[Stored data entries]

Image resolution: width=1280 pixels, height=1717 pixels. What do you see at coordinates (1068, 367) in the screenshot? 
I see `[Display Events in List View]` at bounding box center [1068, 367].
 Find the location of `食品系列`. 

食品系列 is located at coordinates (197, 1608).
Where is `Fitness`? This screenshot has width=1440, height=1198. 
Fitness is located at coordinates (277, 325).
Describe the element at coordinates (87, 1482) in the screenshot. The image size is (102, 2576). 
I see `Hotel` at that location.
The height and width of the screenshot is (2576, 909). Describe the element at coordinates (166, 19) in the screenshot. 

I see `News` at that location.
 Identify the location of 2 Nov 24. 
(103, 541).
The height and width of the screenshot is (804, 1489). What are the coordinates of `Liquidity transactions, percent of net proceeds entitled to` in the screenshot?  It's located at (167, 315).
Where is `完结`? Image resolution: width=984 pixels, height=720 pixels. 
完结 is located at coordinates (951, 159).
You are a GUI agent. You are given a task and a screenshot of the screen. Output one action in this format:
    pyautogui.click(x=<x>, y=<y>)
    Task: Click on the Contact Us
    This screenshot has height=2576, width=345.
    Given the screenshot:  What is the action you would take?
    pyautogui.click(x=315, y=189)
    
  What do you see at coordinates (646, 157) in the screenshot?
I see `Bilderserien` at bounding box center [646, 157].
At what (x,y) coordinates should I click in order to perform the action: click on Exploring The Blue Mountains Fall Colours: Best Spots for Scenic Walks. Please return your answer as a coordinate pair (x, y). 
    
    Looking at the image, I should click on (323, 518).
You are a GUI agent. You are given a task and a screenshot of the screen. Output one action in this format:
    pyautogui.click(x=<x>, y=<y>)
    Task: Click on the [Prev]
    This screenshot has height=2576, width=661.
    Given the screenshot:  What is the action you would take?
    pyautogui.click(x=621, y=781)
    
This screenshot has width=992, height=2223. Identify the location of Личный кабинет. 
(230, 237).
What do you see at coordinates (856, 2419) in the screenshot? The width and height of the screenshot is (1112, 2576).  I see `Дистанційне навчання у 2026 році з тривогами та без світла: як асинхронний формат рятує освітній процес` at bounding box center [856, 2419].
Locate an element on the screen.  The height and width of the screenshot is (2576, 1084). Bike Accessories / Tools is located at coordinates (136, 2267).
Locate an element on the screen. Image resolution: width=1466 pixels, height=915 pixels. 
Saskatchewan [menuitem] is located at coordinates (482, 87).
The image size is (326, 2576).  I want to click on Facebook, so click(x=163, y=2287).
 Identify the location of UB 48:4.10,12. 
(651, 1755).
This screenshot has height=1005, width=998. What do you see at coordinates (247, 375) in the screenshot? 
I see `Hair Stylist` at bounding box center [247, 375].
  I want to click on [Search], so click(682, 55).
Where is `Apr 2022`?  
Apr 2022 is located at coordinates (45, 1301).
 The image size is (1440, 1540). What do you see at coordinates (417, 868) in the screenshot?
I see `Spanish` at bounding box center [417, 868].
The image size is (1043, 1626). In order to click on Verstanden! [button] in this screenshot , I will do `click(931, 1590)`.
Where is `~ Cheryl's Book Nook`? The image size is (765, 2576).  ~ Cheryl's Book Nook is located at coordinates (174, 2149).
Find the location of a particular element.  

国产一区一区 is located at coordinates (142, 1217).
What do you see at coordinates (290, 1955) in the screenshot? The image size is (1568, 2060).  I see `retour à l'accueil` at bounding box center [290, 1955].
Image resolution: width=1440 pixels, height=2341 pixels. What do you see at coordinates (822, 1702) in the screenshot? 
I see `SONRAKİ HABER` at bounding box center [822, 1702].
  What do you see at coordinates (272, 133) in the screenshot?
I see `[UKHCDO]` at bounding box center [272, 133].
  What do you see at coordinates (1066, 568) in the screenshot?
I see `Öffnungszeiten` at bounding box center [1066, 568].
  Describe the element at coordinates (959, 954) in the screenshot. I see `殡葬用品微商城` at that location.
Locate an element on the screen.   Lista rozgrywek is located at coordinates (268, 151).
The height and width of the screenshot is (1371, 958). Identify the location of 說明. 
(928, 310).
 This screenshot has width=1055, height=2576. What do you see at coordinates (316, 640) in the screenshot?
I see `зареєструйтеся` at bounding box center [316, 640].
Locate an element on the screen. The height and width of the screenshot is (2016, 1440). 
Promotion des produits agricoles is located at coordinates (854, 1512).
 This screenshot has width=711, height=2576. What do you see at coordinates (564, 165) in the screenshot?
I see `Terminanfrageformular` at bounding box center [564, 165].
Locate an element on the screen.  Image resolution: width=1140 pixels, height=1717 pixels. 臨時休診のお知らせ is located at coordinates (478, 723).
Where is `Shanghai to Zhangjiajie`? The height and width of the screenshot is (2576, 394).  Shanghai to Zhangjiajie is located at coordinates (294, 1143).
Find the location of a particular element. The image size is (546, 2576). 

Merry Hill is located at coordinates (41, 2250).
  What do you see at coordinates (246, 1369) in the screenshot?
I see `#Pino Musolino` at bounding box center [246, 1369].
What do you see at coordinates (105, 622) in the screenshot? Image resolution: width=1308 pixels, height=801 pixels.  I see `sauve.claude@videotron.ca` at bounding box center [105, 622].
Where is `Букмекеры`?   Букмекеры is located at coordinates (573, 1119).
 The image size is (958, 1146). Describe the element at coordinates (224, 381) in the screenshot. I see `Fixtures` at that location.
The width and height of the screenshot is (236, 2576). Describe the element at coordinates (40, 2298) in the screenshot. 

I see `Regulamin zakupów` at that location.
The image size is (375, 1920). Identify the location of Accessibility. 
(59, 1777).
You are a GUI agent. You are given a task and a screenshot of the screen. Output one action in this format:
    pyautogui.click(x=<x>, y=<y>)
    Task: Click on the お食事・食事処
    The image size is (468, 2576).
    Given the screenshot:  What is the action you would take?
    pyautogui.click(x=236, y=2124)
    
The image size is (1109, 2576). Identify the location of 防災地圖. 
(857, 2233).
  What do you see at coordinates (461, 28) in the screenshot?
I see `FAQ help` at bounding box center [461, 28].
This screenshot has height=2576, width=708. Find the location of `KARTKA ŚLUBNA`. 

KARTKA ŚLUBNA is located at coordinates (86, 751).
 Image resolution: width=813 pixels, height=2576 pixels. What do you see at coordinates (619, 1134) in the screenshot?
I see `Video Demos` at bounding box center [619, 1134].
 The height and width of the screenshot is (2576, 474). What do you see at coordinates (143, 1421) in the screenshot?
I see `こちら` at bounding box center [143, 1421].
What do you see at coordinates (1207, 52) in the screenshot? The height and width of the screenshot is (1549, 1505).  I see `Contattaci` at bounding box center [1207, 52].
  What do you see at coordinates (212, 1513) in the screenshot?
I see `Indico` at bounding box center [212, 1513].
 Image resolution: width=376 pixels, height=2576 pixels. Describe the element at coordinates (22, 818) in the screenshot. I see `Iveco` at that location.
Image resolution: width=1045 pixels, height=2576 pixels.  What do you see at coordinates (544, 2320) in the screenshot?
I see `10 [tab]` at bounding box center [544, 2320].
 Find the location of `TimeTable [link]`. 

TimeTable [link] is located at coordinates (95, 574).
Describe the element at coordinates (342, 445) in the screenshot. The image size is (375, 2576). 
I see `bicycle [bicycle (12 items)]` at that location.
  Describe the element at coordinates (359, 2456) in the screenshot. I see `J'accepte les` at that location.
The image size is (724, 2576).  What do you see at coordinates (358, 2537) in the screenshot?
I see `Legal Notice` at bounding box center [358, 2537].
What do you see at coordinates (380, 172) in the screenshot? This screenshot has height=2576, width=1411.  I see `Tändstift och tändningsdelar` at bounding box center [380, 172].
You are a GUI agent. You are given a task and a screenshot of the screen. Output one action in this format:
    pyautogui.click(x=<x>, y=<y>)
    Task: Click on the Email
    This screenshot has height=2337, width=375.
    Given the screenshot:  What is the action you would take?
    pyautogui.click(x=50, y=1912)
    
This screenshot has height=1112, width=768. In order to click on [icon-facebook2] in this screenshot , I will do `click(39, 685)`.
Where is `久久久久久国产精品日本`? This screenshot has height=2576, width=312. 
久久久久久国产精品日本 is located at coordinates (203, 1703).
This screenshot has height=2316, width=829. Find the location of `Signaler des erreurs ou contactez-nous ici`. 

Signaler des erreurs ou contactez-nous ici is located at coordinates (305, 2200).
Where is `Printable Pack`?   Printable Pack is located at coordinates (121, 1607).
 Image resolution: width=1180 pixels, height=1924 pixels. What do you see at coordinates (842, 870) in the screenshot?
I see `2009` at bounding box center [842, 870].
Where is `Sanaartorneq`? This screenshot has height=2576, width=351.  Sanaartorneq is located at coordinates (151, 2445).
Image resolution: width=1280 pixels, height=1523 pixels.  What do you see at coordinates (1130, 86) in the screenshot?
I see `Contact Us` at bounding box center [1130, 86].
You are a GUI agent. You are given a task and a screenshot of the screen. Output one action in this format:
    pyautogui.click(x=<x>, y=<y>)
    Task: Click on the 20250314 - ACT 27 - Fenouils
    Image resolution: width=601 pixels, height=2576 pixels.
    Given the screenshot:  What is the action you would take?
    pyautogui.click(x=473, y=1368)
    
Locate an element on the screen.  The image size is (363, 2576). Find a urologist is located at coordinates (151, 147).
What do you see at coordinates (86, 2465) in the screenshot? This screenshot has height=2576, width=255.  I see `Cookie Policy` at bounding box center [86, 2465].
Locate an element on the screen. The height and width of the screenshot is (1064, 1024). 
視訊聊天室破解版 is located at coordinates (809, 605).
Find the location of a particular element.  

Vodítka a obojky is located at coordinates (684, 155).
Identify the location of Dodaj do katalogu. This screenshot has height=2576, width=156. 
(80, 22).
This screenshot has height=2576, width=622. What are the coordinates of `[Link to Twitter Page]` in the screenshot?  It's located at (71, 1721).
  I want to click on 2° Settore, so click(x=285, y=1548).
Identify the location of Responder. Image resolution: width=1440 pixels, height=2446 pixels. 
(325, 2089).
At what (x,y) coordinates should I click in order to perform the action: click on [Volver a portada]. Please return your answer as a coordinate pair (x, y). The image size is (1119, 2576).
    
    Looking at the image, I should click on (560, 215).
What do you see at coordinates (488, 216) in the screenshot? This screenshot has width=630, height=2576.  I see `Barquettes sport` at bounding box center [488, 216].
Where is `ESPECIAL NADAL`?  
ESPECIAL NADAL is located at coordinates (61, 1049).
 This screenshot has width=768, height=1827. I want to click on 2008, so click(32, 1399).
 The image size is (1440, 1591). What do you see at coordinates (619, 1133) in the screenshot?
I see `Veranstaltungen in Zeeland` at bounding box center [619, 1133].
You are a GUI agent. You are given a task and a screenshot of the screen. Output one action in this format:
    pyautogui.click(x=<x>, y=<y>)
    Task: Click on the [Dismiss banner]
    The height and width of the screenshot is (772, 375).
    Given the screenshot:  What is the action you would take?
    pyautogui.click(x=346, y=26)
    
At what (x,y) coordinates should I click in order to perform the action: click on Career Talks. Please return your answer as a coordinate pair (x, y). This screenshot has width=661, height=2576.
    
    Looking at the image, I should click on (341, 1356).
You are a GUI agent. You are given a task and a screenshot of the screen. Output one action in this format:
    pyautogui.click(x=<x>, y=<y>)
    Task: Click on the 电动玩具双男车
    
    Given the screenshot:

**WORK INSTRUCTIONS**
Determine the number of lines in the entries that hold "will". Reply with that number only.

**WRITTEN ANSWER**
2